→ Task objective: Search the records below for the string "questions" and copy each line where it turns up.

→ Records to process:
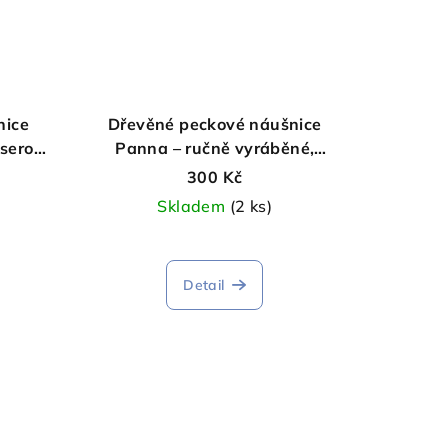
nice
Dřevěné peckové náušnice
aserově
Panna – ručně vyráběné,
laserově gravírované
300 Kč
Skladem
(2 ks)
Detail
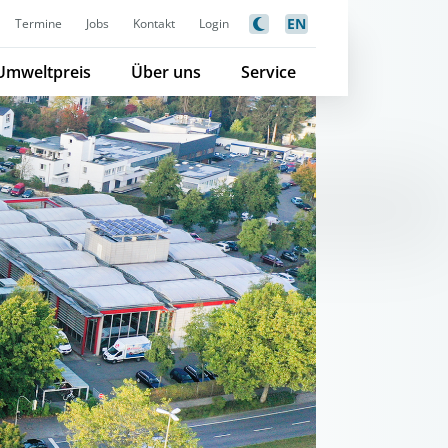
EN
Termine
Jobs
Kontakt
Login
Umweltpreis
Über uns
Service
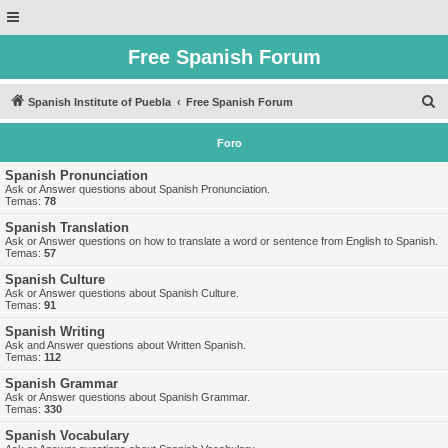
Free Spanish Forum
B
Spanish Institute of Puebla
Free Spanish Forum
u
Foro
s
c
Spanish Pronunciation
Ask or Answer questions about Spanish Pronunciation.
a
Temas:
78
r
Spanish Translation
Ask or Answer questions on how to translate a word or sentence from English to Spanish.
Temas:
57
Spanish Culture
Ask or Answer questions about Spanish Culture.
Temas:
91
Spanish Writing
Ask and Answer questions about Written Spanish.
Temas:
112
Spanish Grammar
Ask or Answer questions about Spanish Grammar.
Temas:
330
Spanish Vocabulary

→ Output for this task:
Ask or Answer questions about Spanish Pronunciation.
Ask or Answer questions on how to translate a word or sentence from English to Spanish.
Ask or Answer questions about Spanish Culture.
Ask and Answer questions about Written Spanish.
Ask or Answer questions about Spanish Grammar.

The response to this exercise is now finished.